Our signal flag went aloft. The reply came back:
"Pinmore"
Ah, my old Pinmore, on which I had made the longest and most harrowing voyage of my life. Memories swept over me of those endless storms and of the disease on board, beri-beri, scurvy. My whole being seemed to leap back to the days of my youth. Homesickness seized me. I could not say a word to Leudemann, who stood beside me.
"No use, the ship must be sunk," a harsh inner voice told me.
It was hard for me to sink any sailing vessel, but doubly cruel to have to sink my old ship. I felt as though she were a kind of mother. No sailor with any kind of sailor's soul in him will raise a hand against his own ship.
We took her as we had taken the others. When her crew came aboard, I looked for familiar faces. There were none. The skipper, Captain Mullen, came up to me with a humorous, seamanly air.
"Well, Captain, our hard luck is your good luck."

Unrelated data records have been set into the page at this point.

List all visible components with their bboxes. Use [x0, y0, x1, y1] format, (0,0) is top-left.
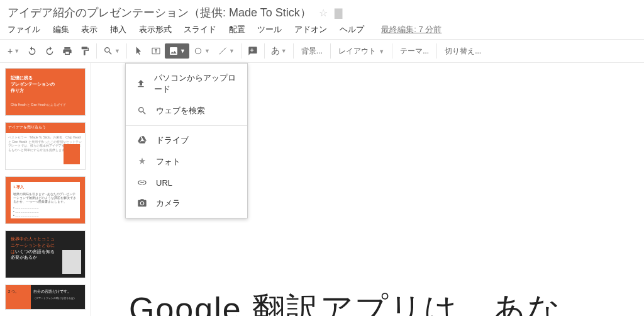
folder-icon[interactable]: ▇ [335, 8, 342, 18]
zoom-button[interactable]: ▼ [99, 43, 124, 59]
textbox-button[interactable] [147, 43, 165, 59]
dropdown-camera[interactable]: カメラ [126, 193, 247, 214]
menubar: ファイル 編集 表示 挿入 表示形式 スライド 配置 ツール アドオン ヘルプ … [0, 23, 644, 39]
last-edit[interactable]: 最終編集: 7 分前 [381, 25, 441, 34]
svg-point-0 [195, 48, 201, 54]
menu-view[interactable]: 表示 [81, 25, 97, 34]
dropdown-url[interactable]: URL [126, 172, 247, 193]
text-input-button[interactable]: あ▼ [267, 43, 291, 59]
star-icon[interactable]: ☆ [319, 8, 328, 18]
menu-addons[interactable]: アドオン [294, 25, 327, 34]
paint-format-button[interactable] [76, 43, 94, 59]
image-button[interactable]: ▼ [165, 43, 189, 59]
dropdown-search[interactable]: ウェブを検索 [126, 100, 247, 121]
dropdown-photos[interactable]: フォト [126, 151, 247, 172]
select-button[interactable] [130, 43, 147, 59]
image-dropdown: パソコンからアップロード ウェブを検索 ドライブ フォト URL カメラ [125, 63, 248, 218]
background-button[interactable]: 背景... [296, 43, 328, 59]
slide-thumbnail-2[interactable]: アイデアを売り込もう ベストセラー「Made To Stick」の著者、Chip… [5, 122, 86, 170]
dropdown-upload[interactable]: パソコンからアップロード [126, 67, 247, 100]
document-title[interactable]: アイデア紹介のプレゼンテーション（提供: Made To Stick） [8, 5, 311, 20]
link-icon [136, 178, 148, 188]
dropdown-drive[interactable]: ドライブ [126, 130, 247, 151]
search-icon [136, 106, 148, 116]
menu-arrange[interactable]: 配置 [229, 25, 245, 34]
menu-format[interactable]: 表示形式 [139, 25, 172, 34]
print-button[interactable] [58, 43, 76, 59]
slide-thumbnail-5[interactable]: 2 つ。 自分の言語だけです。 （スマートフォンの助けを借りれば） [5, 285, 86, 310]
new-slide-button[interactable]: +▼ [4, 43, 23, 59]
menu-help[interactable]: ヘルプ [340, 25, 364, 34]
camera-icon [136, 198, 148, 208]
menu-insert[interactable]: 挿入 [110, 25, 126, 34]
photos-icon [136, 157, 148, 167]
drive-icon [136, 135, 148, 145]
theme-button[interactable]: テーマ... [395, 43, 434, 59]
undo-button[interactable] [23, 43, 41, 59]
menu-edit[interactable]: 編集 [53, 25, 69, 34]
menu-file[interactable]: ファイル [8, 25, 40, 34]
shape-button[interactable]: ▼ [189, 43, 214, 59]
slide-thumbnail-4[interactable]: 世界中の人々とコミュ ニケーションをとるに はいくつの言語を知る 必要があるか [5, 230, 86, 278]
upload-icon [136, 79, 147, 89]
menu-slide[interactable]: スライド [184, 25, 216, 34]
slide-thumbnail-1[interactable]: 記憶に残る プレゼンテーションの 作り方 Chip Heath と Dan He… [5, 68, 86, 116]
line-button[interactable]: ▼ [214, 43, 238, 59]
layout-button[interactable]: レイアウト ▼ [333, 43, 389, 59]
comment-button[interactable] [244, 43, 262, 59]
slide-thumbnail-3[interactable]: 1.導入 聴衆の興味を引きます - あなたのプレゼンテーションで聴衆はどのような… [5, 176, 86, 224]
menu-tools[interactable]: ツール [257, 25, 282, 34]
toolbar: +▼ ▼ ▼ ▼ ▼ あ▼ 背景... レイアウト ▼ テーマ... 切り替え.… [0, 39, 644, 63]
slide-canvas[interactable]: パソコンからアップロード ウェブを検索 ドライブ フォト URL カメラ [91, 63, 644, 316]
slide-panel[interactable]: 記憶に残る プレゼンテーションの 作り方 Chip Heath と Dan He… [0, 63, 91, 316]
redo-button[interactable] [41, 43, 58, 59]
slide-body-text[interactable]: Google 翻訳アプリは、あな [129, 288, 562, 316]
transition-button[interactable]: 切り替え... [440, 43, 486, 59]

"Lucky?" I felt like saying. "Do you call this lucky?"
He was a typical old seaman, afraid neither of enemy in war nor storms at sea. The seven seas had been his home. Like the sailing ship, the old-time windjammer captain is vanishing. Captain Mullen was indeed like the king of a vanishing race. He swaggered down below, and saluted our other skippers with a jovial air. He soon became the leading figure of the "Captains' Club."
When everyone had left the Pinmore, I had a boat take me over to her. I clambered aboard and sent the boat and its crew back, telling them I would give them a hail when I wanted them again.